■ YOUR ASSIGNMENT ■
Output each line of the data below exactly, omitting any image.

■ DATA SUPPLIED ■
BEGIN

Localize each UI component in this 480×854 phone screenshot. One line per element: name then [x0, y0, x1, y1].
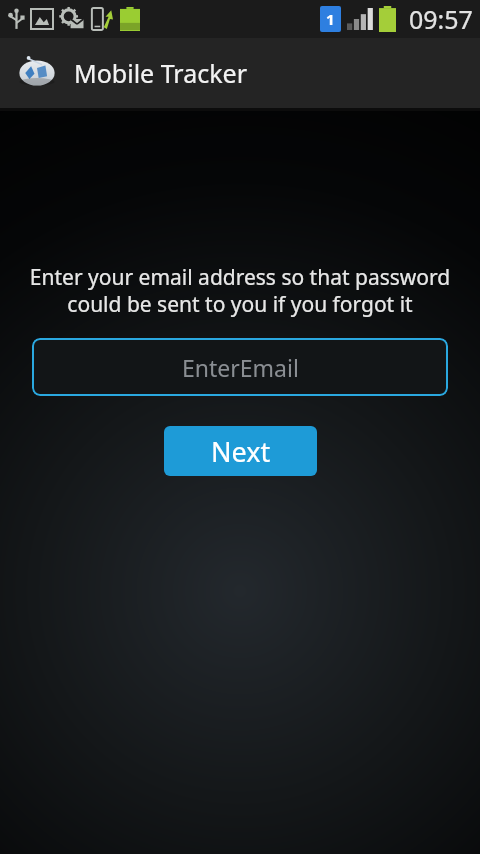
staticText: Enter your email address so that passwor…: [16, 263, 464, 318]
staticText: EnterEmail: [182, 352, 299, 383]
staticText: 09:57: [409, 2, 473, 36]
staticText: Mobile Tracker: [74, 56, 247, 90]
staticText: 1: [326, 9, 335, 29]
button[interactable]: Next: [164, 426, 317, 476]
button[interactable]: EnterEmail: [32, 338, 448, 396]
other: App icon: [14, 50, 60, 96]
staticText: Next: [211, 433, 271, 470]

END

■ OUTPUT FOR THIS EXERCISE ■
Localize each UI component in this 480×854 phone screenshot. One line per element: name then [x0, y0, x1, y1].
staticText: Enter your email address so that passwor…: [16, 263, 464, 318]
staticText: EnterEmail: [182, 352, 299, 383]
staticText: 09:57: [409, 2, 473, 36]
staticText: Mobile Tracker: [74, 56, 247, 90]
staticText: 1: [326, 9, 335, 29]
button[interactable]: Next: [164, 426, 317, 476]
button[interactable]: EnterEmail: [32, 338, 448, 396]
other: App icon: [14, 50, 60, 96]
staticText: Next: [211, 433, 271, 470]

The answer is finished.